Miniature Washington Cathedral to be created with Lego bricks

The completed Lego cathedral will be 7 feet tall, 13 feet long and 8 feet wide — about the size of a minivan.

A computer-generated view of the altar area for the new “Let There Be Lego!” project to build a miniature, 13-foot-long scale model of the Washington National Cathedral out of 400,000 Lego bricks. Image courtesy of Washington National Cathedral

Washington National Cathedral Dean Randy Hollerith, at the podium, announces the start of the “Let There Be Lego!” fundraising project at the Washington National Cathedral on March 1, 2019. A miniature replica of the cathedral will be built with about 400,000 Lego bricks. RNS photo by Adelle M. Banks

WASHINGTON (RNS) — With boy choristers singing their version of “Everything Is Awesome,” the Washington National Cathedral unveiled the foundation of a Lego replica of the cathedral that will be built as a fundraiser over the next several years.

The “Let There Be Lego!” initiative was inspired by a similar project at Durham Cathedral in England. It aims to help the District of Columbia cathedral raise the $19 million still needed to pay for the $34 million in damages from a 2011 earthquake.


The compact church will be constructed with an estimated 400,000 bricks and will weigh about 1,350 pounds, planners said Friday (Mar. 1). There will be 112 Lego gargoyles, and it will take 9,000 bricks to make the cathedral’s signature “Creation” rose window. While the stone building took 83 years to build, officials predict the model will take between two and three years.

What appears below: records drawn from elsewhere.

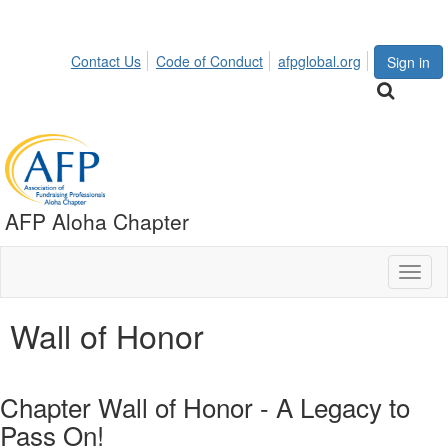
Contact Us
Code of Conduct
afpglobal.org
Sign in
AFP Aloha Chapter
Toggl
naviga
Wall of Honor
Chapter Wall of Honor - A Legacy to
Pass On!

Charles Fulcher, director of the cathedral’s visitor programs, said the project is a new way to welcome the hundreds of thousands of people who visit the Gothic edifice every year.

“This is a way for visitors to be hands-on in the life of the cathedral,” he said.

At the unveiling, Fulcher recalled stories of people who saw the blocks of Indiana limestone outside the real edifice as it took shape.

“They never actually picked up those blocks of limestone and put them on the building,” he said.

He envisions visitors purchasing bricks — at $2 apiece, small or large — and placing them in the model before heading into the sanctuary for a guided tour and seeing the real location of the spot they built in miniature. Volunteers will place bricks purchased by people online in the model, located in a room once used for a rare-book library.


The completed Lego cathedral will be 7 feet tall, 13 feet long and 8 feet wide — about the size of a minivan.

Washington Cathedral Dean Randy Hollerith said he hopes that the cathedral, an Episcopal congregation that bills itself as a “house of prayer for all people,” can be a place for fun even as people learn more about it and help to restore it. The project, he said, will fill the cathedral with joy.

“Faith without joy, as far as I’m concerned, is no faith at all,” he said. “So we are really excited about this project.”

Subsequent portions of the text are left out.